** DATA TO EXAMINE follows **
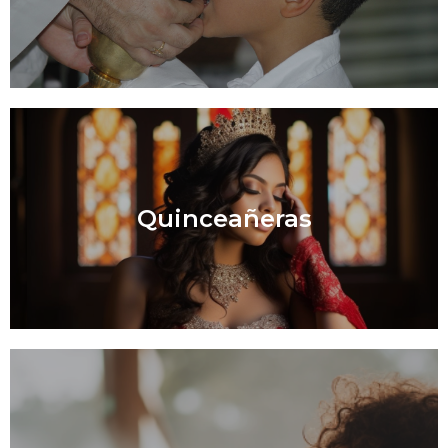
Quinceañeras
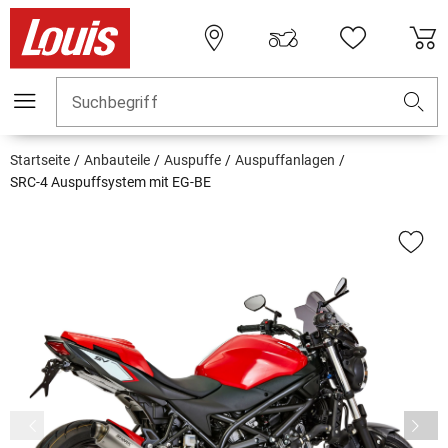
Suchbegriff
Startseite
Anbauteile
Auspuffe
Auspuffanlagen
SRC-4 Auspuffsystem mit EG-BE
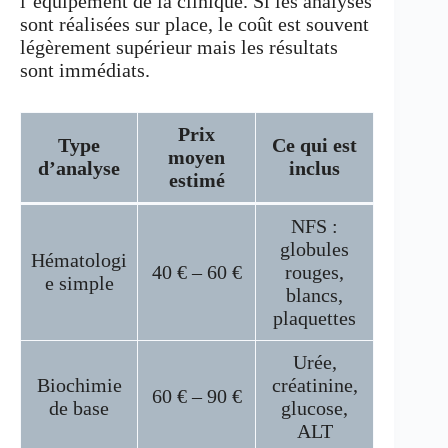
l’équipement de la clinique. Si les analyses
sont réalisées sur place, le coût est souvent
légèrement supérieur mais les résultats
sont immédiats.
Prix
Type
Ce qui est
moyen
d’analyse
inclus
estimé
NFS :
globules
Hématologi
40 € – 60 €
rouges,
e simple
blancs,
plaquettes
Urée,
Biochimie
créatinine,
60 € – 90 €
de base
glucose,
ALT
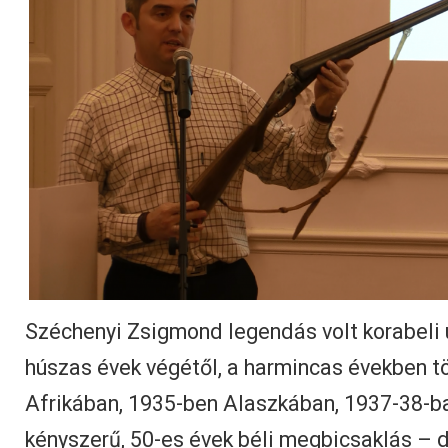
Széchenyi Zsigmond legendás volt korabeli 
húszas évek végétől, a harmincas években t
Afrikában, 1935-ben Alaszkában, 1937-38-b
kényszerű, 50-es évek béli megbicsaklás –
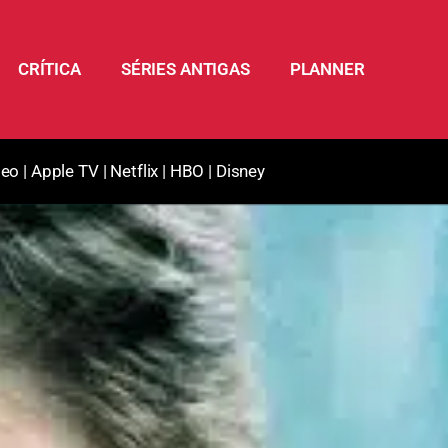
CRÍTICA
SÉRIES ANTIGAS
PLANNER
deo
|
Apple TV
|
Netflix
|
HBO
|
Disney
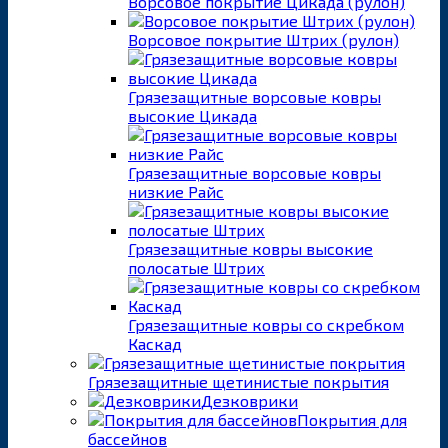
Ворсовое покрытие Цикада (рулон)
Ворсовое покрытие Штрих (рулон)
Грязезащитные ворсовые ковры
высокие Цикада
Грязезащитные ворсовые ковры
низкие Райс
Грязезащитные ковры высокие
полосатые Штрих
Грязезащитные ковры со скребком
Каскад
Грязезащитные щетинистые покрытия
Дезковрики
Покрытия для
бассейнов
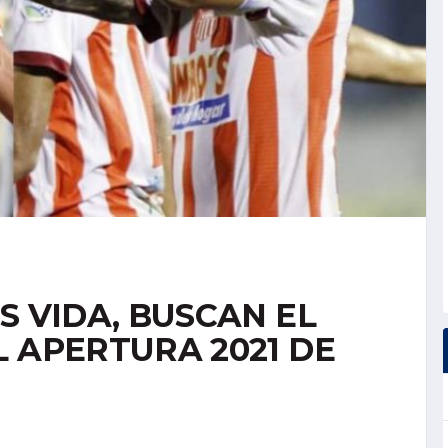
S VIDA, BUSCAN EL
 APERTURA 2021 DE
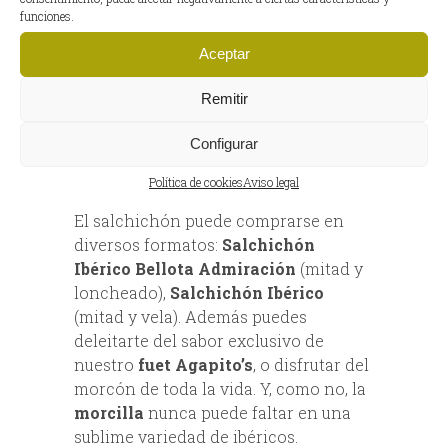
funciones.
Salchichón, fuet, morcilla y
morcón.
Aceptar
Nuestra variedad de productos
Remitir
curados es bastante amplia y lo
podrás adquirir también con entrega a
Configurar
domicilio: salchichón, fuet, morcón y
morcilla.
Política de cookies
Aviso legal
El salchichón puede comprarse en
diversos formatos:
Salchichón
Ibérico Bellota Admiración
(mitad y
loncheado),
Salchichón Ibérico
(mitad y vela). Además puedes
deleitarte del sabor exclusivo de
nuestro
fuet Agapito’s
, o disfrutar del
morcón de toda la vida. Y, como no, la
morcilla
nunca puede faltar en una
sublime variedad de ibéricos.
** End of DATA TO EXAMINE **
» EXERCISE REQUIREMENTS: Skip the images and restate each record above word for word.

» FINISHED TASK:
Quinceañeras
Suchbegriff
Startseite
Anbauteile
Auspuffe
Auspuffanlagen
SRC-4 Auspuffsystem mit EG-BE
l’équipement de la clinique. Si les analyses
sont réalisées sur place, le coût est souvent
légèrement supérieur mais les résultats
sont immédiats.
Prix
Type
Ce qui est
moyen
d’analyse
inclus
estimé
NFS :
globules
Hématologi
40 € – 60 €
rouges,
e simple
blancs,
plaquettes
Urée,
Biochimie
créatinine,
60 € – 90 €
de base
glucose,
ALT
Széchenyi Zsigmond legendás volt korabeli 
húszas évek végétől, a harmincas években t
Afrikában, 1935-ben Alaszkában, 1937-38-b
kényszerű, 50-es évek béli megbicsaklás –
CRÍTICA
SÉRIES ANTIGAS
PLANNER
deo
|
Apple TV
|
Netflix
|
HBO
|
Disney
Ворсовое покрытие Цикада (рулон)
Ворсовое покрытие Штрих (рулон)
Грязезащитные ворсовые ковры
высокие Цикада
Грязезащитные ворсовые ковры
низкие Райс
Грязезащитные ковры высокие
полосатые Штрих
Грязезащитные ковры со скребком
Каскад
Грязезащитные щетинистые покрытия
Дезковрики
Покрытия для
бассейнов
S VIDA, BUSCAN EL
 APERTURA 2021 DE
funciones.
Salchichón, fuet, morcilla y
morcón.
Aceptar
Nuestra variedad de productos
Remitir
curados es bastante amplia y lo
podrás adquirir también con entrega a
Configurar
domicilio: salchichón, fuet, morcón y
morcilla.
Política de cookies
Aviso legal
El salchichón puede comprarse en
diversos formatos:
Salchichón
Ibérico Bellota Admiración
(mitad y
loncheado),
Salchichón Ibérico
(mitad y vela). Además puedes
deleitarte del sabor exclusivo de
nuestro
fuet Agapito’s
, o disfrutar del
morcón de toda la vida. Y, como no, la
morcilla
nunca puede faltar en una
sublime variedad de ibéricos.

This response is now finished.